Conservatives name former mayor to face Maxime Bernier in 2019
Richard Lehoux, president of the FQM, speaks at the opening of their annual convention, Thursday, September 24, 2015 at the annual convention of the Federation Quebecois des Municipalities in Quebec City. (THE CANADIAN PRESS/Jacques Boissinot)
The Canadian Press
Published Saturday, November 3, 2018 11:20AM EDT
Last Updated Saturday, November 3, 2018 5:16PM EDT
MONTREAL -- Conservative Leader Andrew Scheer announced Saturday that he's chosen a former local mayor and agricultural entrepreneur to face Quebec MP Maxime Bernier in the 2019 election.

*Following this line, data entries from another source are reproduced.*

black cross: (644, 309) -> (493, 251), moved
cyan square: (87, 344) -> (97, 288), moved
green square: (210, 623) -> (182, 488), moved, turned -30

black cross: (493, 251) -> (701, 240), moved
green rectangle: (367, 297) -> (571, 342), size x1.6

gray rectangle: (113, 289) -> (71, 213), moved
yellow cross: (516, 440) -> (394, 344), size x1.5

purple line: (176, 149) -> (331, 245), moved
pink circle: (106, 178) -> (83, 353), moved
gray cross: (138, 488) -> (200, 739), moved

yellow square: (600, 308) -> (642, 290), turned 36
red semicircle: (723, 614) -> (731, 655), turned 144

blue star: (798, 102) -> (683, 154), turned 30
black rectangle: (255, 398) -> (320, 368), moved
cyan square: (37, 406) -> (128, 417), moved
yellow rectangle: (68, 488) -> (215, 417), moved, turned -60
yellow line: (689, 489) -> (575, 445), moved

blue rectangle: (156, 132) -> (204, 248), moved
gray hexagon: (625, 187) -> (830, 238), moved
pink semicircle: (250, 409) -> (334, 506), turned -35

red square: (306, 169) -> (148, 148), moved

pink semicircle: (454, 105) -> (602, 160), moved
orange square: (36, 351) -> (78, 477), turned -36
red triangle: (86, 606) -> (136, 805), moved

Speaking in Saint-Elzear, Que., Scheer named Richard Lehoux, the former president of an association of Quebec municipalities and the town's longtime mayor, as the candidate in the Beauce riding.
Lehoux will take on the task of challenging Bernier, the outspoken former Conservative leadership candidate who quit the party over the summer and has since become one of its loudest critics.

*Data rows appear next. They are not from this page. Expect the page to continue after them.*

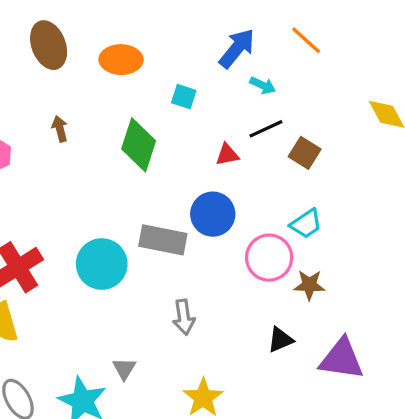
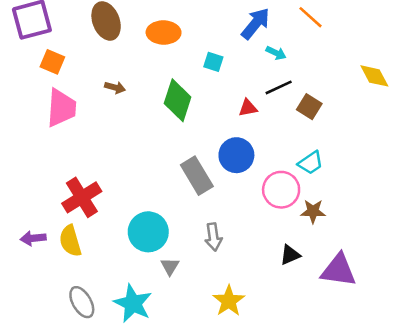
brown arrow: (60, 129) -> (115, 87), turned 120
gray rectangle: (163, 240) -> (197, 176), turned 48
cyan circle: (102, 264) -> (148, 232), moved
gray triangle: (124, 369) -> (170, 266), moved

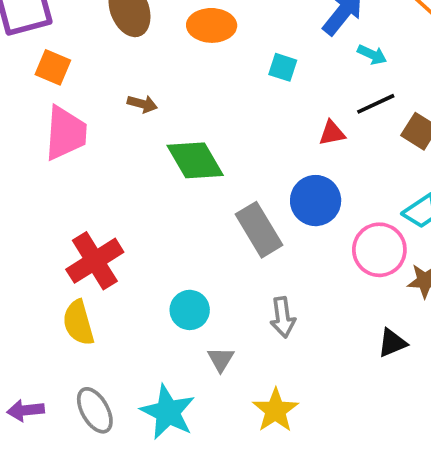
green diamond: (178, 100) -> (195, 160), moved, turned -48
cyan circle: (148, 232) -> (190, 310), size x0.7
purple arrow: (33, 238) -> (26, 410), moved
yellow star: (229, 301) -> (275, 410), moved

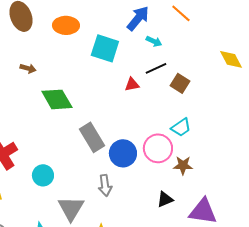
cyan square: (283, 67) -> (105, 48), size x1.8
blue circle: (316, 201) -> (123, 153), moved
cyan circle: (190, 310) -> (43, 175), moved
gray triangle: (221, 359) -> (71, 208), size x1.8

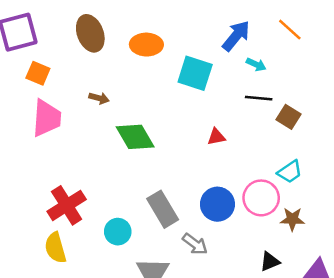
black line: (156, 68) -> (259, 98), turned 30
red triangle: (132, 84) -> (216, 137), moved
gray rectangle: (92, 137) -> (163, 209), moved
gray arrow: (105, 185) -> (195, 244), turned -45

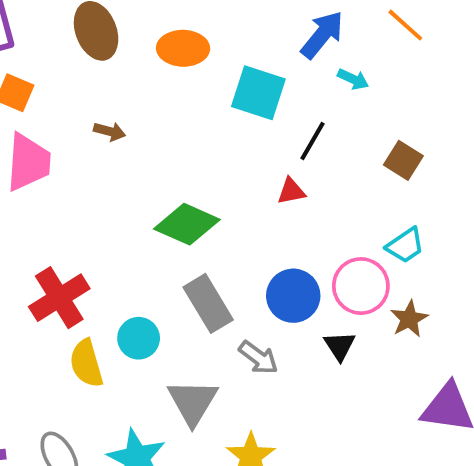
black line: (259, 98) -> (313, 141), moved, turned -65
green diamond: (135, 137) -> (187, 224), moved, turned -36
brown star: (292, 219) -> (409, 319), turned -30
yellow semicircle: (55, 248) -> (86, 363), moved
black triangle: (270, 262) -> (340, 346), moved, turned -40

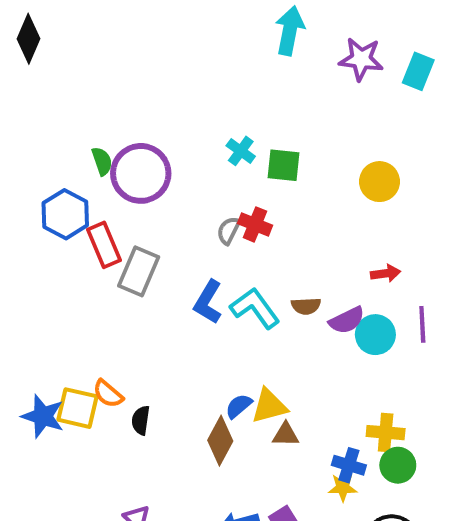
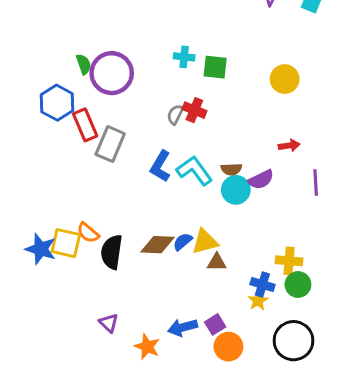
cyan cross: (241, 151) -> (184, 57), turned -30
cyan circle: (375, 335) -> (236, 190), moved
black semicircle: (141, 420) -> (112, 252), size x1.6
brown diamond: (220, 441) -> (157, 245), moved, turned 64
yellow star: (343, 488) -> (258, 301), turned -30

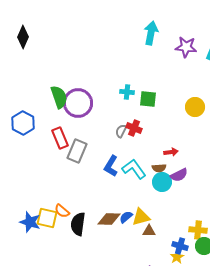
green semicircle: (84, 64) -> (59, 97), size x1.6
blue hexagon: (57, 103) -> (23, 123), moved
red arrow: (289, 146) -> (171, 152), moved

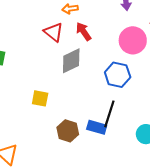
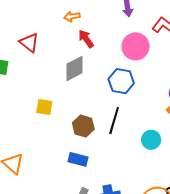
red triangle: (54, 32) -> (29, 43), moved
blue rectangle: (97, 127) -> (78, 159), moved
brown hexagon: (68, 131) -> (83, 126), moved

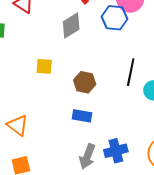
blue hexagon: (121, 81) -> (114, 18), moved
black line: (114, 121) -> (131, 72), moved

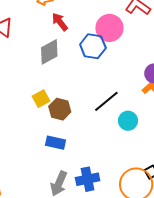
yellow square: (44, 66) -> (41, 99), moved, turned -36
black line: (131, 72) -> (106, 101), turned 36

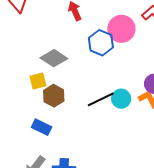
gray diamond: (49, 52) -> (54, 58), moved, turned 48
cyan circle: (128, 121) -> (121, 99), moved

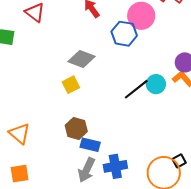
brown hexagon: (54, 96) -> (76, 128), moved
blue rectangle: (42, 127) -> (90, 145), moved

Scheer did not mention Bernier by name on Saturday, choosing instead to aim his criticism at Prime Minister Justin Trudeau.

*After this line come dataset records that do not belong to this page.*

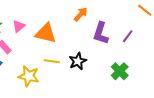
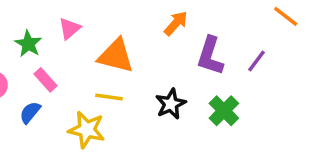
pink triangle: (19, 26) -> (69, 28), moved
yellow line: (52, 61) -> (109, 97), moved
green cross: (120, 71) -> (224, 111), moved

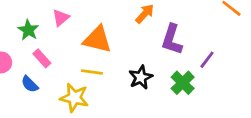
purple line: (256, 61) -> (207, 60), moved
blue semicircle: (30, 112) -> (30, 84), turned -84

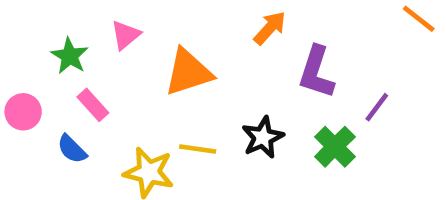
orange triangle: (97, 39) -> (188, 72), turned -32
yellow line: (92, 72) -> (198, 149), moved

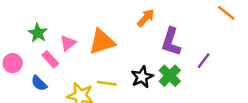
pink triangle: (125, 35) -> (68, 43), moved
green cross: (335, 147) -> (170, 76), moved

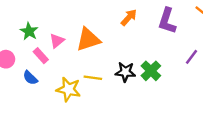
purple L-shape: (171, 42) -> (167, 21), moved
purple line: (204, 61) -> (192, 57), moved
black star: (142, 77) -> (125, 72), turned 30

But he claimed the Conservative party was the only one capable of defeating Trudeau's Liberals in next year's federal election.
"If you want to change governments in 2019, you have to vote Conservative, by marking an 'X' next to Richard Lehoux," he said to cheers.
Bernier announced in September that he's starting his own party, the People's Party of Canada, to represent those who reject political interference by special interest groups, cartels and lobbyists.
Lehoux served as Saint-Elzear's mayor for 19 years before leaving the post to return to agriculture in 2017. He describes himself as a former dairy producer and said on Saturday that he obtained his first Conservative Party membership card in the 1980s.
In a speech, Lehoux said the Conservative party was the best one to lead the Beauce region's farmers and entrepreneurs, who he described as fiercely independent and "strangled" by state bureaucracy.
"We (Conservative party members) count on the personal responsibility of individuals and don't throw obstacles in their path, so they can develop," he said to the partisan crowd, which included several mayors from the region who had come to support him.
Bernier was quick to react to the candidature, taking to Twitter to criticize Lehoux's connection to what he called the "dairy cartel."
In an interview with The Canadian Press, he said he wasn't surprised Scheer had chosen a dairy producer to face him, given the leader's support of supply management.
He said Lehoux's priority would be "defending the privilege of the cartel," and said he looked forward to debating him on the issue.
"I'm looking forward to have a debate in Beauce about his privilege, and why he wants people to pay twice the price for milk, poultry and eggs," he said in a phone interview.
The Beauce MP quit the Conservative party in August amid disagreements with Scheer on a number of issues, including Canada's supply management system.
He has said his new political formation will be ready to compete in the 2019 election.